Al contrario que con la señora Haidar ha habido poco esfuerzo diplomático para
resolver la situación, siendo los afectados de varios países, ni ha habido
ninguna presencia de actores y artistas dispuestos a reivindicar los derechos
de estas personas o atacar a los responsables.
Algún
tumulto aquí, o allende el océano.

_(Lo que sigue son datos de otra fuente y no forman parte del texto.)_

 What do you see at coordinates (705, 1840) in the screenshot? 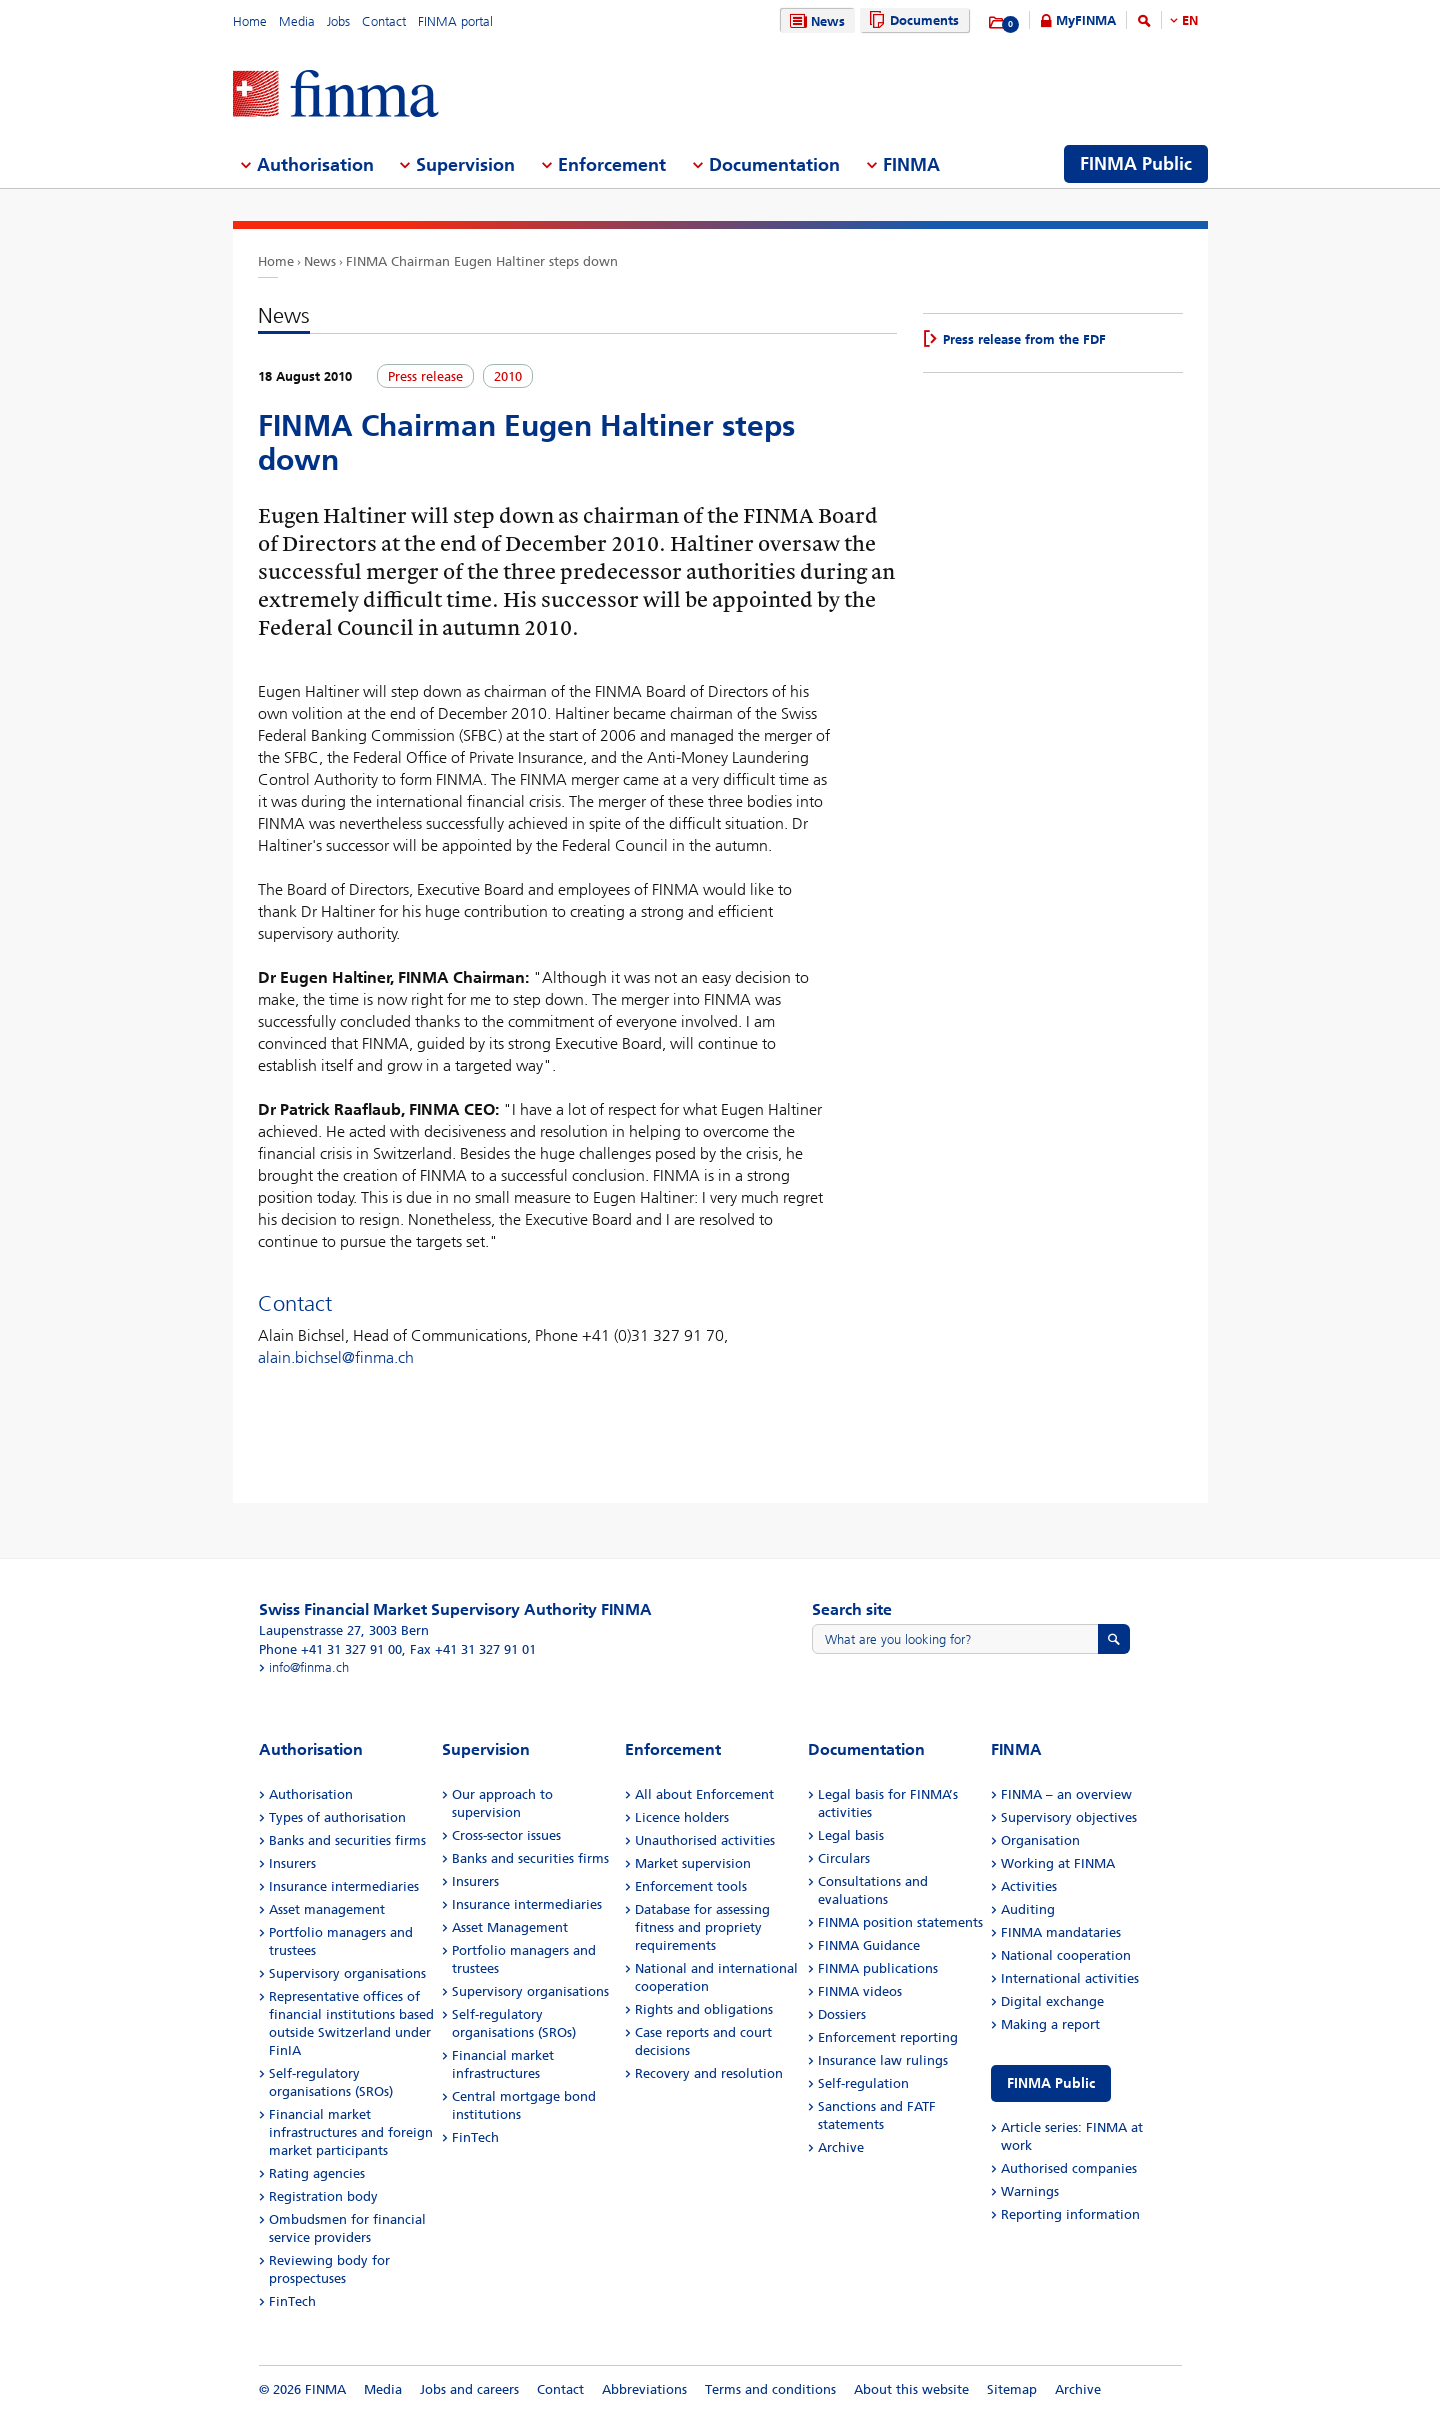
I see `Unauthorised activities` at bounding box center [705, 1840].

Algún reportaje en la televisión, que son
historias estas muy navideñas, al estilo de aquel Chencho de la película “La
gran familia”, perdido en Madrid, y luego el silencio.
Y es que
toda sociedad, junto a la dirigencia legal encargada de administrar sus bienes
y sus cuitas, dispone, cuando es madura y civilizada, de una elite moral y
legitima, encargada de ejercer las necesarias labores de conciencia colectiva y
de contrapesar y, en su caso, espolear a administraciones que suelen tender, casi
siempre, al más placido sueño y la menos edificante rutina. Quizá uno de los
males de España, y con su soledad lo denunciaron Ortega, Unamuno o Gelman, es
la falta de esa conciencia colectiva. De esa elite moral. Las referencias nunca
faltan, y son esenciales para mantener viva una sociedad, en tanto que proyecto
común. Pero las actuales han resultado más que una luz, la boca de Hades. Una
parte sustancial de nuestro país admira y nutre su espíritu de Belén Esteban o
de cualquier Maquinavaja que surja, admirados iconos de una sociedad rebelde y
criticona, insatisfecha y presta a arrojar piedras al dictado de sus gurús y
consumir, bienes o anti ideas, sin moderación ni recato, como demostró el
reciente linchamiento moral de un ciudadano acusado injustamente de violar a su
hija, hecho del que aun esperamos una profunda reflexión y enmienda. Barajas ha
sido otro episodio de ese desarme moral que sufrimos y al cual nos entregamos
cada día más.
España
llora y se moviliza ante la muerte sobre la hierba de un futbolista, el jamón
robado a Andreita por su padre en su comunión o la lucha oscura de una
activista saharaui, de cuyos ideales apenas sabemos o estamos interesados. Pero
cuando cientos de familias ven sus casas derribadas por la rapiña y la
desvergüenza de decenas de ayuntamientos, cuando cientos de familias quedan
desamparadas en un aeropuerto porque una empresa que consiguió, no se sabe
como, una licencia del gobierno, les abandona a su suerte o cuando barrios
enteros se llenan de droga o de prostitución, los actores no se ponen una
pegatina, ni emplean su capacidad de arrastre y altura moral.
La élite
nacional, esa que tampoco hemos visto en Copenhague, tiene una conciencia
selectiva, un corazón bicolor, como todos nosotros, encerrados en una vida
escueta, de la que solo a veces nos saca un sobresalto, un gruñido de Guillermo
Toledo, de Jordi González o de Jose Luis Rodríguez. Y luego a dormir, hasta que
los actores manden.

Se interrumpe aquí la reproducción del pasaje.